Web content mining targets the knowledge discovery, in which the main objects are the traditional collections of multimedia documents such as images, video, and audio, which are embedded in or linked to the web pages.

It is also quite different from Data mining because Web data are mainly semi-structured and/or unstructured, while Data mining deals primarily with structured data. Web content mining is also different from Text mining because of the semi-structure nature of the Web, while Text mining focuses on unstructured texts. Web content mining thus requires creative applications of Data mining and / or Text mining techniques and also its own unique approaches. In the past few years, there was a rapid expansion of activities in the Web content mining area. This is not surprising because of the phenomenal growth of the Web contents and significant economic benefit of such mining. However, due to the heterogeneity and the lack of structure of Web data, automated discovery of targeted or unexpected knowledge information still present many challenging research problems.

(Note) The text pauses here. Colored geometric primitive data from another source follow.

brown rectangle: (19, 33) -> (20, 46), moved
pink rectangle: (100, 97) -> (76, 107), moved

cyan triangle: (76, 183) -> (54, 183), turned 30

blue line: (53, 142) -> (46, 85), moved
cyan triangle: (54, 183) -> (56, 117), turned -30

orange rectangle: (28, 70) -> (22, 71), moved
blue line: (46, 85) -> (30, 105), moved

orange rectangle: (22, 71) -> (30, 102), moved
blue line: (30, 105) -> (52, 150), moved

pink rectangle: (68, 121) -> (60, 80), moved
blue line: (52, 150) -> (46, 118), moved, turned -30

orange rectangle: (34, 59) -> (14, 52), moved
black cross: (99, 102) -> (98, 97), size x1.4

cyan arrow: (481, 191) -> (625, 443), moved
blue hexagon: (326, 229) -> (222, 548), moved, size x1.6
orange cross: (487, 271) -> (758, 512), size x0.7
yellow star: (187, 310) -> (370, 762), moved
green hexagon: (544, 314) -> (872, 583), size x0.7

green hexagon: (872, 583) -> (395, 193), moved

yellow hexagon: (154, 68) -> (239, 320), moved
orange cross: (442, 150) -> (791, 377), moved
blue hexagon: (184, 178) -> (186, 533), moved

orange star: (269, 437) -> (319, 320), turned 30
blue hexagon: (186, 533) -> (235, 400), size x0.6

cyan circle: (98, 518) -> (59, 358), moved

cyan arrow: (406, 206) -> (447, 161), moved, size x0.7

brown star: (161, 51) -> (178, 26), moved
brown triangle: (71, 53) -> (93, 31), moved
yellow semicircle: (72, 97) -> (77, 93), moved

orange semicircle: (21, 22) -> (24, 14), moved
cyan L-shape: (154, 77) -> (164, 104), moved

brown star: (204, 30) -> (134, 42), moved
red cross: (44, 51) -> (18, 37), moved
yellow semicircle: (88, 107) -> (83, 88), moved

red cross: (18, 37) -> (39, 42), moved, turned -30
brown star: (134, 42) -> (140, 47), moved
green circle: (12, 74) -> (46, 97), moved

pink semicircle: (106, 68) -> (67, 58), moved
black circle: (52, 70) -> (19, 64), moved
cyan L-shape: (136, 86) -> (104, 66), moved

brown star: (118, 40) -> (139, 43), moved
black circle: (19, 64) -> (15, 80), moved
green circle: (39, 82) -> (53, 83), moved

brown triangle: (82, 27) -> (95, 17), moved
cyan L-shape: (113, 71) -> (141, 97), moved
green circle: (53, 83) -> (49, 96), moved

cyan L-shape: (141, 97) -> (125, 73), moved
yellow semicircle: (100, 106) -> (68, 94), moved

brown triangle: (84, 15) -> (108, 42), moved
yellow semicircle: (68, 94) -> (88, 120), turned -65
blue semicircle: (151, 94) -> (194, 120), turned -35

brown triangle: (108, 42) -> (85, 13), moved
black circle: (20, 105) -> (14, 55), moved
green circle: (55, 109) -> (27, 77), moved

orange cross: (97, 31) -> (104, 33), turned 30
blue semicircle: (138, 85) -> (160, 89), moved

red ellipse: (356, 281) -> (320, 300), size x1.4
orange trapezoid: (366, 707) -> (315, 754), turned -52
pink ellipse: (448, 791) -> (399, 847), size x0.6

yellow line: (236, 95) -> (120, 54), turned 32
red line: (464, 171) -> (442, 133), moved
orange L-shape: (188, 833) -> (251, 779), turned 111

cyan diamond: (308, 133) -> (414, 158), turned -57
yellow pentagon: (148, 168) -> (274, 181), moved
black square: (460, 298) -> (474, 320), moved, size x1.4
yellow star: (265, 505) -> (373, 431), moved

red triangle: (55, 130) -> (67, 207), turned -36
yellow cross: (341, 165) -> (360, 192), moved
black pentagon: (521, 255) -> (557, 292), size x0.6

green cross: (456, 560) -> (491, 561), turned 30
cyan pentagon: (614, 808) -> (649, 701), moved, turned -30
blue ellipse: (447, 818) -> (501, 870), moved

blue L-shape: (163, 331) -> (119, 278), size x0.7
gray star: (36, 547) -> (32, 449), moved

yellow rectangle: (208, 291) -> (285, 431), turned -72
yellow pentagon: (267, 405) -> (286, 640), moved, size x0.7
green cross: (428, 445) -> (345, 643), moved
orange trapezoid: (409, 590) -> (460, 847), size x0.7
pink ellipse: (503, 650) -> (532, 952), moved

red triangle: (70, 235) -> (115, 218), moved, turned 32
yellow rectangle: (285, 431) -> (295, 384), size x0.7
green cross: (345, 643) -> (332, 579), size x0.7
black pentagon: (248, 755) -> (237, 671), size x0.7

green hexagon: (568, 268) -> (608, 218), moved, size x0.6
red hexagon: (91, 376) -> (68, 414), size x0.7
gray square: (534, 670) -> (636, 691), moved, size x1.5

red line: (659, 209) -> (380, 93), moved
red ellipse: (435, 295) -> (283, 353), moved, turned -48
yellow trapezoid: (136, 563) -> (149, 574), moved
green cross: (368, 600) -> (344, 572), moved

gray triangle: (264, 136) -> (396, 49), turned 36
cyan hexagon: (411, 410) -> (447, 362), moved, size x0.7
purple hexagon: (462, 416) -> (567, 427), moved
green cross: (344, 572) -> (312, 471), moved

Web content mining could be differentiated from two points of view: Agent-based approach or Database approach. The first approach aims on improving the information finding and filtering. The second approach aims on modeling the data on the Web into more structured form in order to apply standard database querying mechanism and data mining applications to analyze it.

Web Structure Mining

Web Structure Mining focuses on analysis of the link structure of the web and one of its purposes is to identify more preferable documents. The different objects are linked in some way. The intuition is that a hyperlink from document A to document B implies that the author of document. A thinks document B contains worthwhile information. Web structure mining helps in discovering similarities between web sites or discovering important sites for a particular topic or discipline or in discovering web communities. Data Mining Unit 9 Sikkim Manipal University Page No. 179

Simply applying the traditional processes and assuming that the events are independent can lead to wrong conclusions. However, the appropriate handling of the links could lead to potential correlations, and then improve the predictive accuracy of the learned models.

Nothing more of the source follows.